I’m not one to question head coach Bruce Cassidy on a regular basis. His winning percentage as the Boston Bruins head coach speaks for itself (.682 in four seasons). Yet when I heard who was dressed for Game 3, I couldn’t help but question what was running through our beloved coach’s mind. Here is the lineup that the Bruins used in Game 3 of the Eastern Conference Semifinals:
Sean Kuraly, Anders Bjork, and Connor Clifton were all scratches. Kuraly was deemed as unfit to participate, so it sounds like Kuraly probably would have played if he could. Par Lindholm, John Moore, and Jeremy Lauzon were all inserted into the lineup in their places.
I agree that Bjork absolutely needed someone to call him out for his lackluster play since the NHL restart. We know he has potential, but a few defensive mishaps combined with the inability to find the net led to his benching. I’m not sure, however, that he needed to come out of the lineup. The Bruins are a team desperate for secondary scoring. Yes, Bjork is underperforming, but he might be the Bruins’ best chance to eventually find a bottom-six goal other than from the stick of Charlie Coyle. Maybe it would have been more efficient to publicly call out Bjork for his recent poor play, but leave him in the lineup.
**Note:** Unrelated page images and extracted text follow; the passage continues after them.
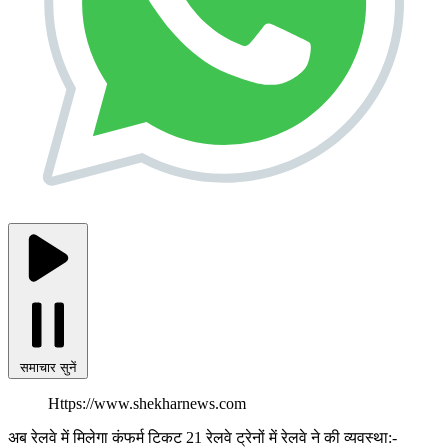
समाचार सुनें
Https://www.shekharnews.com
अब रेलवे में मिलेगा कंफर्म टिकट 21 रेलवे ट्रेनों में रेलवे ने की व्यवस्था:-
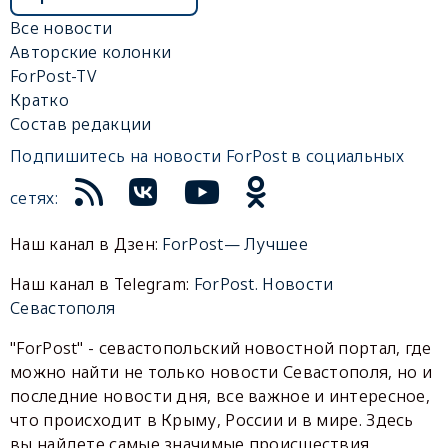
Все новости
Авторские колонки
ForPost-TV
Кратко
Состав редакции
Подпишитесь на новости ForPost в социальных
сетях:
Наш канал в Дзен:
ForPost— Лучшее
Наш канал в Telegram:
ForPost. Новости
Севастополя
"ForPost" - севастопольский новостной портал, где
можно найти не только новости Севастополя, но и
последние новости дня, все важное и интересное,
что происходит в Крыму, России и в мире. Здесь
вы найдете самые значимые происшествия,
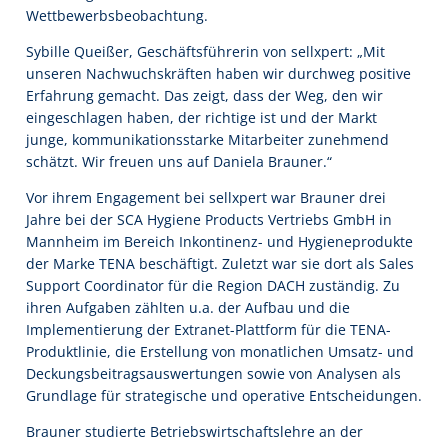
Wettbewerbsbeobachtung.
Sybille Queißer, Geschäftsführerin von sellxpert: „Mit
unseren Nachwuchskräften haben wir durchweg positive
Erfahrung gemacht. Das zeigt, dass der Weg, den wir
eingeschlagen haben, der richtige ist und der Markt
junge, kommunikationsstarke Mitarbeiter zunehmend
schätzt. Wir freuen uns auf Daniela Brauner.“
Vor ihrem Engagement bei sellxpert war Brauner drei
Jahre bei der SCA Hygiene Products Vertriebs GmbH in
Mannheim im Bereich Inkontinenz- und Hygieneprodukte
der Marke TENA beschäftigt. Zuletzt war sie dort als Sales
Support Coordinator für die Region DACH zuständig. Zu
ihren Aufgaben zählten u.a. der Aufbau und die
Implementierung der Extranet-Plattform für die TENA-
Produktlinie, die Erstellung von monatlichen Umsatz- und
Deckungsbeitragsauswertungen sowie von Analysen als
Grundlage für strategische und operative Entscheidungen.
Brauner studierte Betriebswirtschaftslehre an der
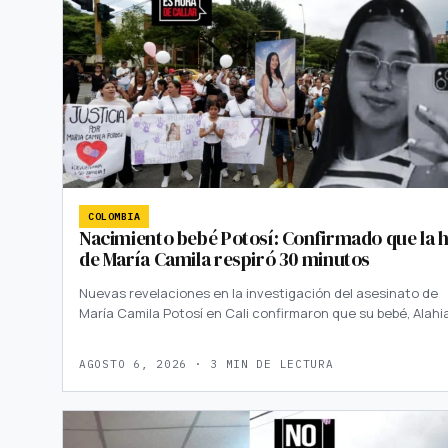
COLOMBIA
Nacimiento bebé Potosí: Confirmado que la h
de María Camila respiró 30 minutos
Nuevas revelaciones en la investigación del asesinato de
María Camila Potosí en Cali confirmaron que su bebé, Alahi
AGOSTO 6, 2026 · 3 MIN DE LECTURA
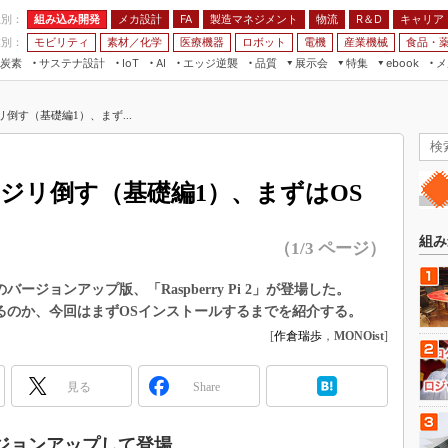
程別：
組み込み開発
メカ設計
製造マネジメント
物流
R＆D
キャリア
FA
業別：
モビリティ
素材／化学
医療機器
ロボット
電機
産業機械
食品・
炭素
サステナ設計
エッジ逆襲
品質
展示会
特集
メ
IoT
AI
ebook
伝承
組み込み開発
CEATEC
読者調査まとめ
編集後記
をイジリ倒す（基礎編1）、まず...
JIMTOF
保全
メカ設計
つながるクルマ
組込み/エッジ コンピューティング
ス
 AI
製造マネジメント
5G
展＆IoT/5Gソリューション展
VR／AR
FA
 2」をイジリ倒す（基礎編1）、まずはOS
IIFES
モビリティ
フィールドサービス
国際ロボット展
素材／化学
FPGA
組み
（1/3 ページ）
ジャパンモビリティショー
組み込み画像技術
TECHNO-FRONTIER
のバージョンアップ版、「Raspberry Pi 2」が登場した。
組み込みモデリング
ができるのか、今回はまずOSインストールするまでを紹介する。
人テク展
Windows Embedded
[
作倉瑞歩
，
MONOist
]
スマート工場EXPO
車載ソフト開発
EdgeTech+
見る
Share
ISO26262
日本ものづくりワールド
無償設計ツール
AUTOMOTIVE WORLD
、バージョンアップして登場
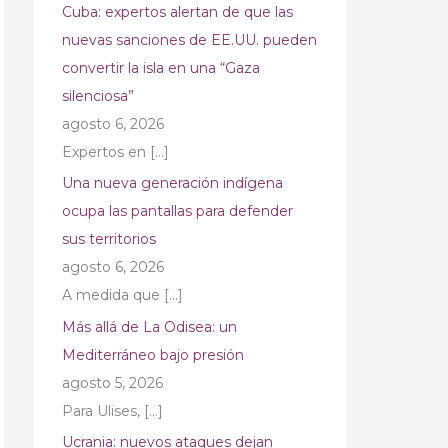
Cuba: expertos alertan de que las
nuevas sanciones de EE.UU. pueden
convertir la isla en una “Gaza
silenciosa”
agosto 6, 2026
Expertos en
[…]
Una nueva generación indígena
ocupa las pantallas para defender
sus territorios
agosto 6, 2026
A medida que
[…]
Más allá de La Odisea: un
Mediterráneo bajo presión
agosto 5, 2026
Para Ulises,
[…]
Ucrania: nuevos ataques dejan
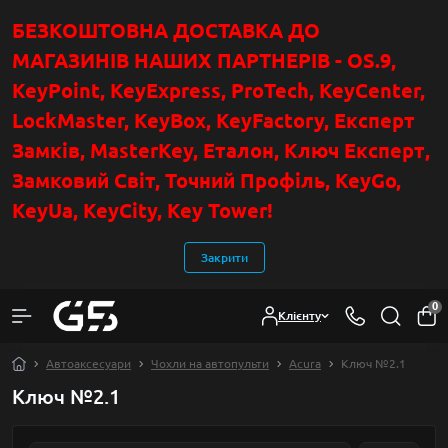
БЕЗКОШТОВНА ДОСТАВКА ДО
МАГАЗИНІВ НАШИХ ПАРТНЕРІВ - OS.9,
KeyPoint
, KeyExpress, ProTech, KeyCenter,
LockMaster, KeyBox, KeyFactory, Експерт
Замків, MasterKey, Еталон, Ключ Експер
т
,
Замковий Світ, Точний Профіль, KeyGo,
KeyUa, KeyCity, Key Tower!
Закрити
0
Клієнту
Автоаксесуари
Чохли на автопульти
Acura
Ключ №2.1
Ключ №2.1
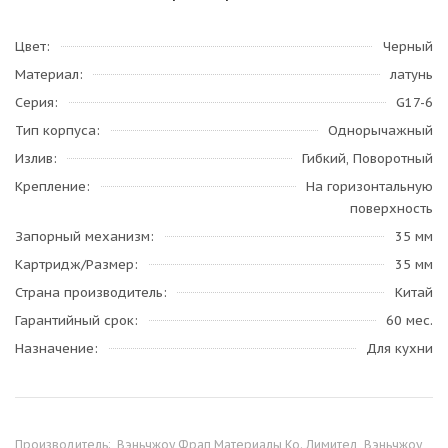
Цвет
Черный
Материал
латунь
Серия
G17-6
Тип корпуса
Однорычажный
Излив
Гибкий, Поворотный
Крепление
На горизонтальную
поверхность
Запорный механизм
35 мм
Картридж/Размер
35 мм
Страна производитель
Китай
Гарантийный срок
60 мес.
Назначение
Для кухни
Производитель:
Вэньчжоу Фрап Материалы Ко. Лимитед, Вэньчжоу,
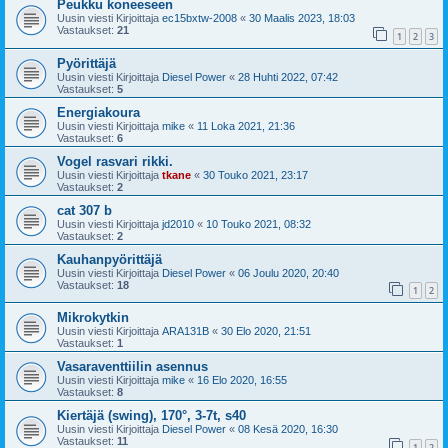
Peukku koneeseen
Uusin viesti Kirjoittaja
ec15bxtw-2008
«
30 Maalis 2023, 18:03
Vastaukset:
21
1
2
3
Pyörittäjä
Uusin viesti Kirjoittaja
Diesel Power
«
28 Huhti 2022, 07:42
Vastaukset:
5
Energiakoura
Uusin viesti Kirjoittaja
mike
«
11 Loka 2021, 21:36
Vastaukset:
6
Vogel rasvari rikki.
Uusin viesti Kirjoittaja
tkane
«
30 Touko 2021, 23:17
Vastaukset:
2
cat 307 b
Uusin viesti Kirjoittaja
jd2010
«
10 Touko 2021, 08:32
Vastaukset:
2
Kauhanpyörittäjä
Uusin viesti Kirjoittaja
Diesel Power
«
06 Joulu 2020, 20:40
Vastaukset:
18
1
2
Mikrokytkin
Uusin viesti Kirjoittaja
ARA131B
«
30 Elo 2020, 21:51
Vastaukset:
1
Vasaraventtiilin asennus
Uusin viesti Kirjoittaja
mike
«
16 Elo 2020, 16:55
Vastaukset:
8
Kiertäjä (swing), 170°, 3-7t, s40
Uusin viesti Kirjoittaja
Diesel Power
«
08 Kesä 2020, 16:30
Vastaukset:
11
1
2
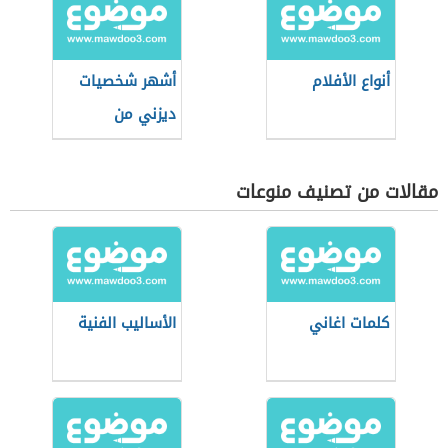
أنواع الأفلام
أشهر شخصيات
ديزني من
الحيوانات
مقالات من تصنيف منوعات
كلمات اغاني
الأساليب الفنية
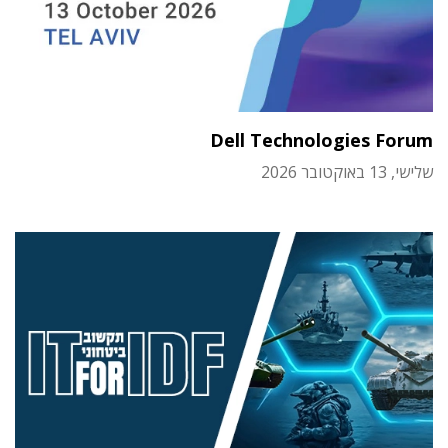
Dell Technologies Forum
שלישי, 13 באוקטובר 2026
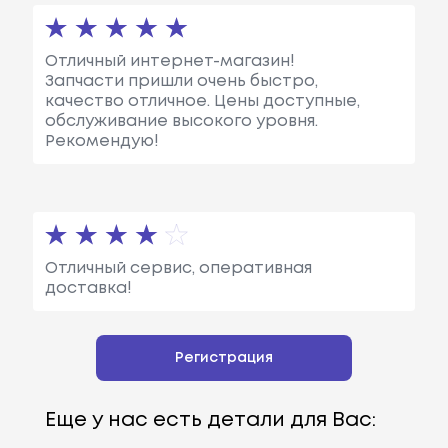
Отличный интернет-магазин!
Запчасти пришли очень быстро,
качество отличное. Цены доступные,
обслуживание высокого уровня.
Рекомендую!
Отличный сервис, оперативная
доставка!
Регистрация
Еще у нас есть детали для Вас:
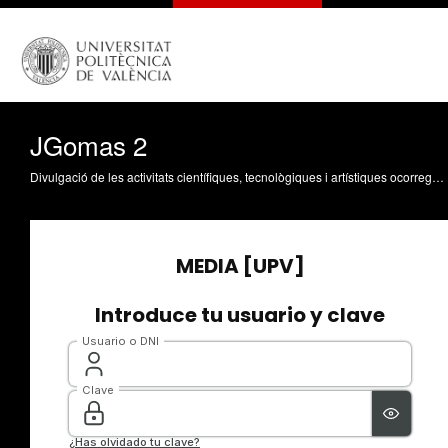
JGomas 2
Divulgació de les activitats científiques, tecnològiques i artístiques ocorregudes en els tres campus de la UPV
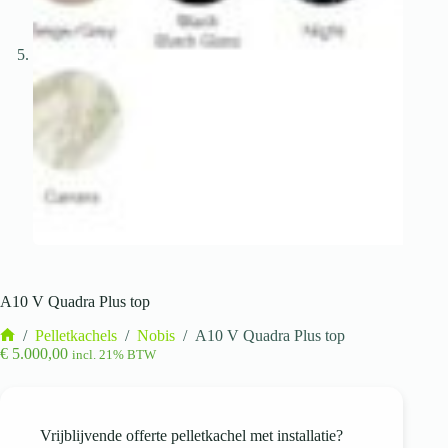
A10 V Quadra Plus top
/
Pelletkachels
/
Nobis
/
A10 V Quadra Plus top
Home
€
5.000,00
incl. 21% BTW
Vrijblijvende offerte pelletkachel met installatie?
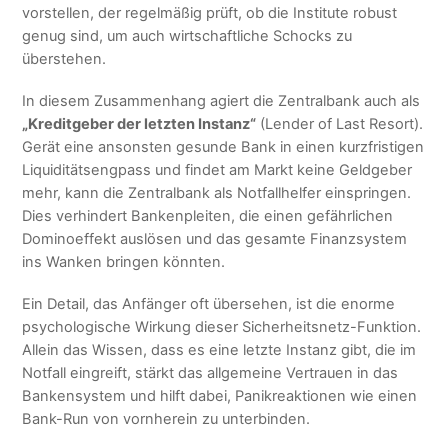
vorstellen, der regelmäßig prüft, ob die Institute robust
genug sind, um auch wirtschaftliche Schocks zu
überstehen.
In diesem Zusammenhang agiert die Zentralbank auch als
„Kreditgeber der letzten Instanz“
(Lender of Last Resort).
Gerät eine ansonsten gesunde Bank in einen kurzfristigen
Liquiditätsengpass und findet am Markt keine Geldgeber
mehr, kann die Zentralbank als Notfallhelfer einspringen.
Dies verhindert Bankenpleiten, die einen gefährlichen
Dominoeffekt auslösen und das gesamte Finanzsystem
ins Wanken bringen könnten.
Ein Detail, das Anfänger oft übersehen, ist die enorme
psychologische Wirkung dieser Sicherheitsnetz-Funktion.
Allein das Wissen, dass es eine letzte Instanz gibt, die im
Notfall eingreift, stärkt das allgemeine Vertrauen in das
Bankensystem und hilft dabei, Panikreaktionen wie einen
Bank-Run von vornherein zu unterbinden.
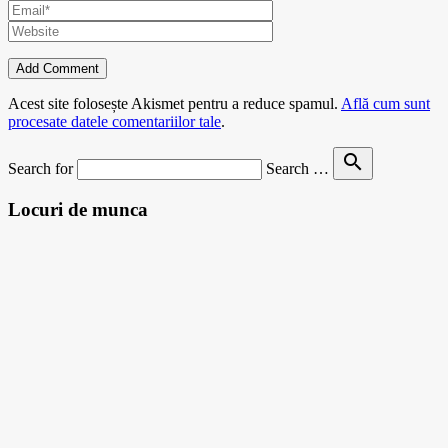
Acest site folosește Akismet pentru a reduce spamul.
Află cum sunt
procesate datele comentariilor tale
.
search
Search for
Search …
Locuri de munca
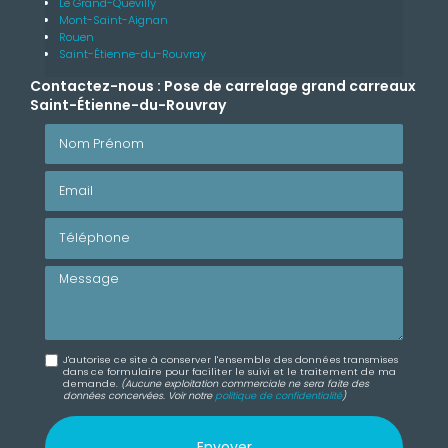
Le Grand-Quevilly
Mont-Saint-Aignan
Rouen
Saint-Étienne-du-Rouvray
Contactez-nous : Pose de carrelage grand carreaux
Saint-Étienne-du-Rouvray
Nom Prénom
Email
Téléphone
Message
J'autorise ce site à conserver l'ensemble des données transmises
dans ce formulaire pour faciliter le suivi et le traitement de ma
demande.
(Aucune exploitation commerciale ne sera faite des
données concervées. Voir notre
politique de confidentialité
)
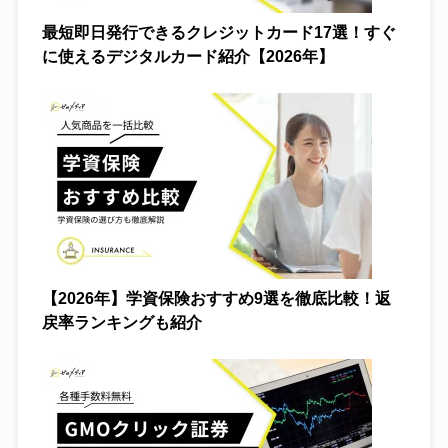
最短即日発行できるクレジットカード17選！すぐ
に使えるデジタルカード紹介【2026年】
【2026年】学資保険おすすめ9選を徹底比較！返
戻率ランキングも紹介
With Kuraly out, Lindholm makes sense as a replacement. Lindholm filled in on the penalty kill, but even that didn’t work out with Tampa scoring on their first three of their power plays of the game. I would’ve been in favor of seeing Nick Ritchie out of the lineup in favor of Jack Studnicka, or keeping Bjork in and scratching Ritchie.
Ritchie continues to be an overall negative for the Bruins, despite his goal in Game 2. I simply don’t believe Ritchie brings consistent effort. His play looks lazy most of the time. His retaliatory slash in the first period of Game 3 was a boneheaded penalty, one that led to a Tampa Bay Lightning power play goal. Ritchie looks disinterested and is probably the slowest player on the ice which is not a good combination.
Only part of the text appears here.